2 14 February 2012 03:04AM

In the latest issue of Journal of Mathematical Psychology, Denis Bouyssou and Thieery Marchant provide a model for subjective expected utility without preferences. Abstract:

This paper proposes a theory of subjective expected utility based on primitives only involving the fact that an act can be judged either ‘‘attractive’’ or ‘‘unattractive’’. We give conditions implying that there are a utility function on the set of consequences and a probability distribution on the set of states such that attractive acts have a subjective expected utility above some threshold. The numerical representation that is obtained has strong uniqueness properties.

PDF.

## Help with a (potentially Bayesian) statistics / set theory problem?

2 10 November 2011 10:30PM

Update: as it turns out, this is a voting system problem, which is a difficult but well-studied topic. Potential solutions include Ranked Pairs (complicated) and BestThing (simpler). Thanks to everyone for helping me think this through out loud, and for reminding me to kill flies with flyswatters instead of bazookas.

I'm working on a problem that I believe involves Bayes, I'm new to Bayes and a bit rusty on statistics, and I'm having a hard time figuring out where to start. (EDIT: it looks like set theory may also be involved.) Your help would be greatly appreciated.

Here's the problem: assume a set of 7 different objects. Two of these objects are presented at random to a participant, who selects whichever one of the two objects they prefer. (There is no "indifferent" option.) The order of these combinations is not important, and repeated combinations are not allowed.

Basic combination theory says there are 21 different possible combinations: (7!) / ( (2!) * (7-2)! ) = 21.

Now, assume the researcher wants to know which single option has the highest probability of being the "most preferred" to a new participant based on the responses of all previous participants. To complicate matters, each participant can leave at any time, without completing the entire set of 21 responses. Their responses should still factor into the final result, even if they only respond to a single combination.

At the beginning of the study, there are no priors. (CORRECTION via dlthomas: "There are necessarily priors... we start with no information about rankings... and so assume a 1:1 chance of either object being preferred.) If a participant selects B from {A,B}, the probability of B being the "most preferred" object should go up, and A should go down, if I'm understanding correctly.

NOTE: Direct ranking of objects 1-7 (instead of pairwise comparison) isn't ideal because it takes longer, which may encourage the participant to rationalize. The "pick-one-of-two" approach is designed to be fast, which is better for gut reactions when comparing simple objects like words, photos, etc.

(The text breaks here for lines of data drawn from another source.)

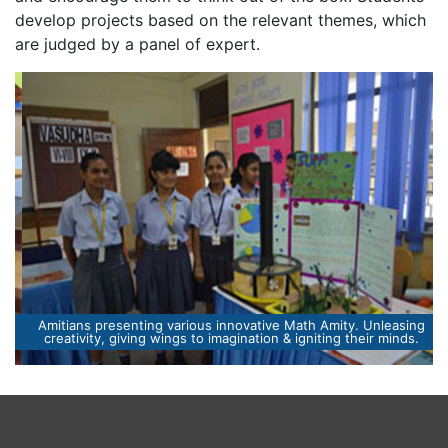
develop projects based on the relevant themes, which
are judged by a panel of expert.
Amitians presenting various innovative Math Amity. Unleasing
creativity, giving wings to imagination & igniting their minds.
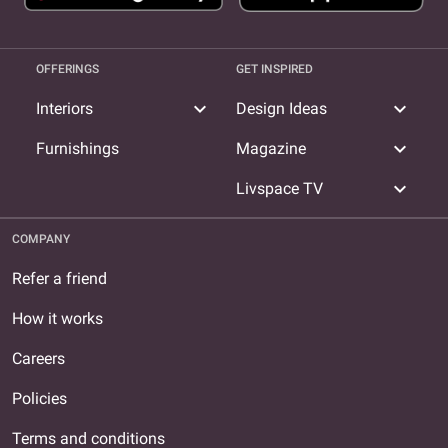
OFFERINGS
GET INSPIRED
expand_more
expand_more
Interiors
Design Ideas
expand_more
Furnishings
Magazine
expand_more
Livspace TV
COMPANY
Refer a friend
How it works
Careers
Policies
Terms and conditions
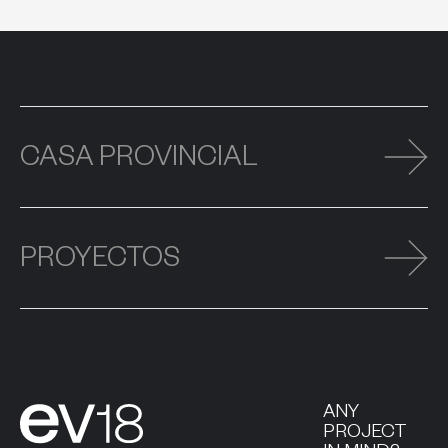
CASA PROVINCIAL
PROYECTOS
ANY
PROJECT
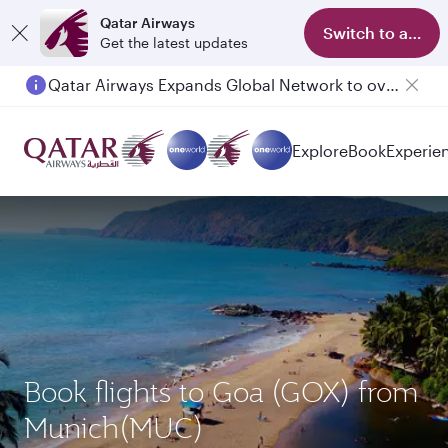
Qatar Airways
Switch to app
Get the latest updates
Qatar Airways Expands Global Network to over 160 Destinations
Explore
Book
Experie
Book flights to Goa (GOX) from
Munich(MUC)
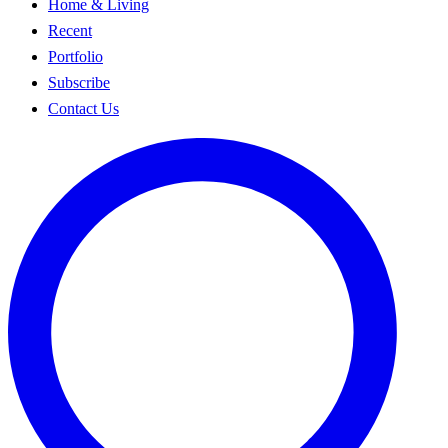
Home & Living
Recent
Portfolio
Subscribe
Contact Us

The ideal output looks like this: "Based on ___ total responses, participants prefer Object A. Object A is preferred __% more than Object B (the second most preferred), and ___% more than Object C (the third most preferred)."

Questions:

1. Is Bayes actually the most straightforward way of calculating the "most preferred"? (If not, what is? I don't want to be Maslow's "man with a hammer" here.)

2. If so, can you please walk me through the beginning of how this calculation is done, assuming 10 participants?